Challenge 5 – Real-world implementation of EPAs
While program directors and specialty committees made every effort to design EPAs to reflect the key tasks of their discipline, it became apparent early in implementation that some EPAs were not congruent with practical daily workflow (e.g., direct observation of tasks by faculty who are on home-call). Understandably, this has had an impact on the acceptability, perceived validity, and educational impact of such EPA observations (see Table 2, Principles 2 and 5) [54,55,56].

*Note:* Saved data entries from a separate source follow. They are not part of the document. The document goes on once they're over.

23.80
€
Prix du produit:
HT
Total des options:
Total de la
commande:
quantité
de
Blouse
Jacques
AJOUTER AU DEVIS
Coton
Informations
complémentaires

Reflections and lessons learned
Margaret Atwood has said, “If I waited for perfection, I would never write a word [57].” As with any major change initiative, the Royal College aimed to iterate and refine, using a process of continuous quality improvement, the national set of EPAs at the specialty committee level. While some disciplines that were among the first to launch CBD have made refinements to their original EPAs, other disciplines are only now beginning the revision process. The Royal College recognized that the capacity to support EPA revisions at the specialty committee level will be impacted by resource constraints. Educators intending to implement large-scale programs of assessment should consider piloting at a smaller scale before full implementation. Piloting can help to identify unanticipated challenges and areas of increased resource needs, establish infrastructure for ongoing development, and ensure sufficient capacity to facilitate ongoing quality improvements [58].
Conclusion
The implementation of a program of assessment model designed to guide learning while ensuring collection of robust data to support defensible decisions about EPA achievement and progress through training on a national level across multiple disciplines is a complex process and a major change initiative. We have described the CBD model of programmatic assessment that integrates a WBA system centred around EPAs and have reflected on the challenges along this journey. It is our hope that this paper offers valuable insights for other educators who are intending to embark on a large-scale transformation of their system of assessment.
Disclaimer
The views and opinions expressed in this article are those of the authors and do not necessarily reflect the official policy or position of the Royal College of Physicians and Surgeons of Canada (“Royal College”). Information in this article about Competence by Design (“CBD”), its implementation and related policies and procedures do not necessarily reflect the current standards, policies and practices of the Royal College. Please refer to the Royal College website for current information.
Funding Statement
The Competence By Design project was funded by the Royal College of Physicians and Surgeons of Canada and some individual authors received funding from the Royal College either as staff (FB, JK, JRF) or consultants (WJC, WG, AKH, DR, ND).
Funding Information
The Competence By Design project was funded by the Royal College of Physicians and Surgeons of Canada and some individual authors received funding from the Royal College either as staff (FB, JK, JRF) or consultants (WJC, WG, AKH, DR, ND).
Competing Interests
The authors have no competing interests to declare.